Follow the steps below. The underlined segments prompt you to know what specific information you need to write next to each number when you write your answer in the discussion board. Your Coach will post an example answer on the discussion board.
1) Choose a topic: Choose a public health problem that you would like to investigate. Briefly state the health issue.
2) Research the topic: Read general background information about your topic using reliable websites such as those belonging to a federal agency (e.g., Health Services and Resources Administration, Centers for Disease Control and Prevention, Bureau of Primary Health Care), respected national organization (e.g., American Heart Association, American Cancer Association, Kaiser Family Foundation), and/or peer-reviewed journal articles.
3) Document Prevalence and/or Incidence: Find and write the prevalence or incidence of the condition using one or more of your reliable websites or articles. Cite the source for the prevalence or incidence next to it.
4) Hypothesize: Considering what you have learned about the health issue you’ve chosen, consider the possible risk factors for the condition, means of prevention, and potential outcomes. Write a carefully considered hypothesis about one risk factor or means of prevention (this is the “exposure) that you could test which has not, based on what you read, been widely studied.

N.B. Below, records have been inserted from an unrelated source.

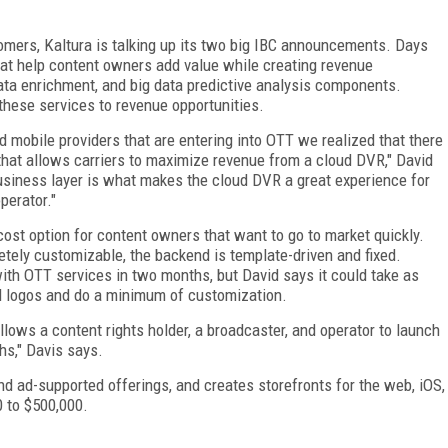
omers, Kaltura is talking up its two big IBC announcements. Days
at help content owners add value while creating revenue
ta enrichment, and big data predictive analysis components.
these services to revenue opportunities.
nd mobile providers that are entering into OTT we realized that there
 that allows carriers to maximize revenue from a cloud DVR," David
usiness layer is what makes the cloud DVR a great experience for
perator."
ost option for content owners that want to go to market quickly.
tely customizable, the backend is template-driven and fixed.
ith OTT services in two months, but David says it could take as
dd logos and do a minimum of customization.
lows a content rights holder, a broadcaster, and operator to launch
hs," Davis says.
nd ad-supported offerings, and creates storefronts for the web, iOS,
0 to $500,000.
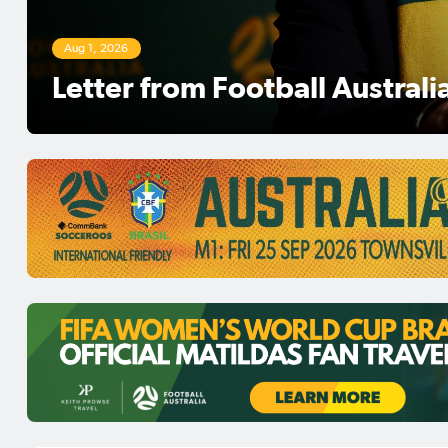
Aug 1, 2026
Football Australia Chairman 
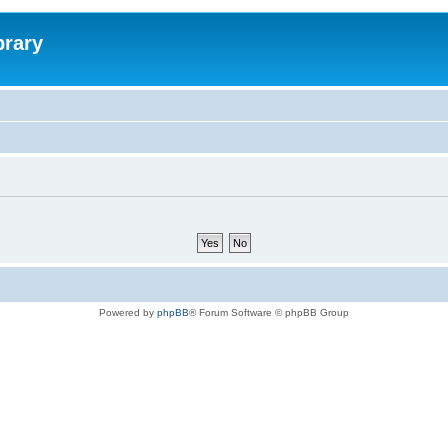
brary
Powered by
phpBB
® Forum Software © phpBB Group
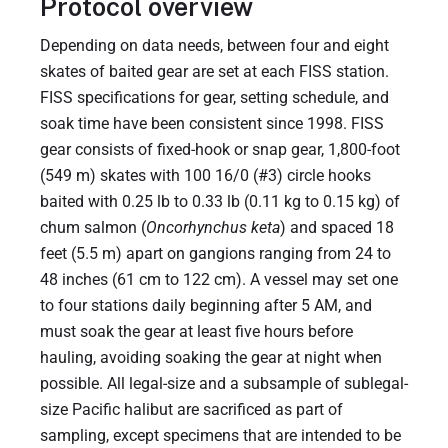
Protocol overview
Depending on data needs, between four and eight
skates of baited gear are set at each FISS station.
FISS specifications for gear, setting schedule, and
soak time have been consistent since 1998. FISS
gear consists of fixed-hook or snap gear, 1,800-foot
(549 m) skates with 100 16/0 (#3) circle hooks
baited with 0.25 lb to 0.33 lb (0.11 kg to 0.15 kg) of
chum salmon (
Oncorhynchus keta
) and spaced 18
feet (5.5 m) apart on gangions ranging from 24 to
48 inches (61 cm to 122 cm). A vessel may set one
to four stations daily beginning after 5 AM, and
must soak the gear at least five hours before
hauling, avoiding soaking the gear at night when
possible. All legal-size and a subsample of sublegal-
size Pacific halibut are sacrificed as part of
sampling, except specimens that are intended to be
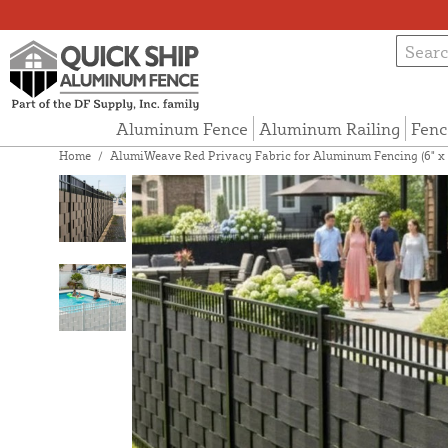
Aluminum Fence
Aluminum Railing
Fenc
Home
/
AlumiWeave Red Privacy Fabric for Aluminum Fencing (6" x 3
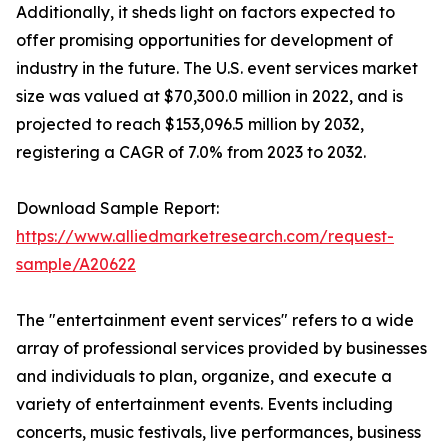
Additionally, it sheds light on factors expected to
offer promising opportunities for development of
industry in the future. The U.S. event services market
size was valued at $70,300.0 million in 2022, and is
projected to reach $153,096.5 million by 2032,
registering a CAGR of 7.0% from 2023 to 2032.
Download Sample Report:
https://www.alliedmarketresearch.com/request-
sample/A20622
The "entertainment event services" refers to a wide
array of professional services provided by businesses
and individuals to plan, organize, and execute a
variety of entertainment events. Events including
concerts, music festivals, live performances, business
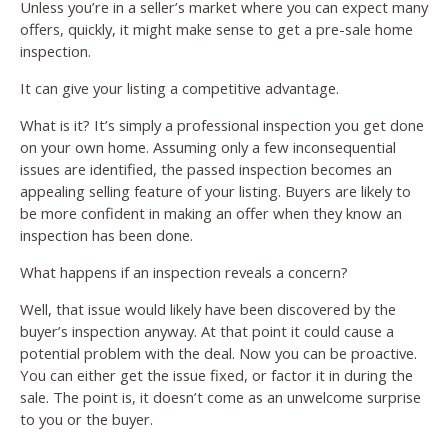
Unless you’re in a seller’s market where you can expect many
offers, quickly, it might make sense to get a pre-sale home
inspection.
It can give your listing a competitive advantage.
What is it? It’s simply a professional inspection you get done
on your own home. Assuming only a few inconsequential
issues are identified, the passed inspection becomes an
appealing selling feature of your listing. Buyers are likely to
be more confident in making an offer when they know an
inspection has been done.
What happens if an inspection reveals a concern?
Well, that issue would likely have been discovered by the
buyer’s inspection anyway. At that point it could cause a
potential problem with the deal. Now you can be proactive.
You can either get the issue fixed, or factor it in during the
sale. The point is, it doesn’t come as an unwelcome surprise
to you or the buyer.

5) Design your study: Once you have your hypothesis, design a study that you could do to test your hypothesis. Imagine that time, money, and logistics are unlimited and you have all the resources you need at your disposal. Include the following information:
5a. Who are your study participants?
5b. How would you collect or obtain your data?
5c. What time of study design would you use? (e.g., cohort, case-control, observational, or randomized control trial)
5d. Why is this design (your answer to 5c) an appropriate study design for your study?
5e. Into which category of study design does your study design fall? (experimental, quasi-experimental, observational)
5f. What elements of your study justify inclusion into the category of study design you wrote for 5d? (e.g., is there manipulation? randomization?)